* INSTRUCTIONS FOR THE TASK: The required result is each line of the entries below containing the string "bremst".

[[ SUPPLIED DATA, beginning ]]

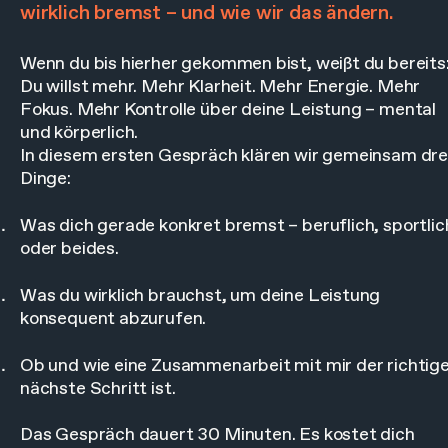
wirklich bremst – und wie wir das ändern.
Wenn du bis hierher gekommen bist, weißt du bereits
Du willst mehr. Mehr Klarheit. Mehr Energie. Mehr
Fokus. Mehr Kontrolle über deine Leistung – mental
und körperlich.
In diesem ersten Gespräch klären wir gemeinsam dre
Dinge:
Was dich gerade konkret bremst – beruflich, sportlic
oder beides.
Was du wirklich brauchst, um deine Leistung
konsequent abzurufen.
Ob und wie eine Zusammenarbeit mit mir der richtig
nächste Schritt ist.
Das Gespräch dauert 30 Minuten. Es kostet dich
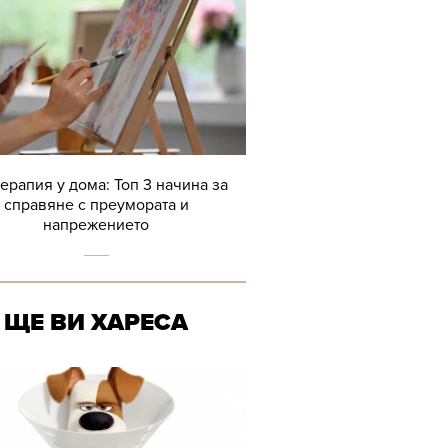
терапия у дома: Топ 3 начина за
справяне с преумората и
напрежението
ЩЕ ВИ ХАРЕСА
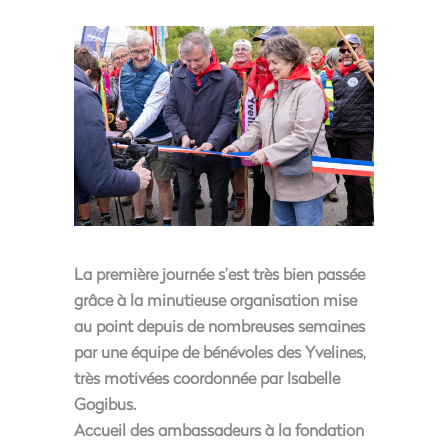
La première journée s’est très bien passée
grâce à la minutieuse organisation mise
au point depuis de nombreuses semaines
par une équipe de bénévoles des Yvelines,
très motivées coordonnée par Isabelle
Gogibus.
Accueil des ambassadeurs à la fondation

[[ SUPPLIED DATA, end ]]

* RESULT OF THIS TASK:
wirklich bremst – und wie wir das ändern.
Was dich gerade konkret bremst – beruflich, sportlic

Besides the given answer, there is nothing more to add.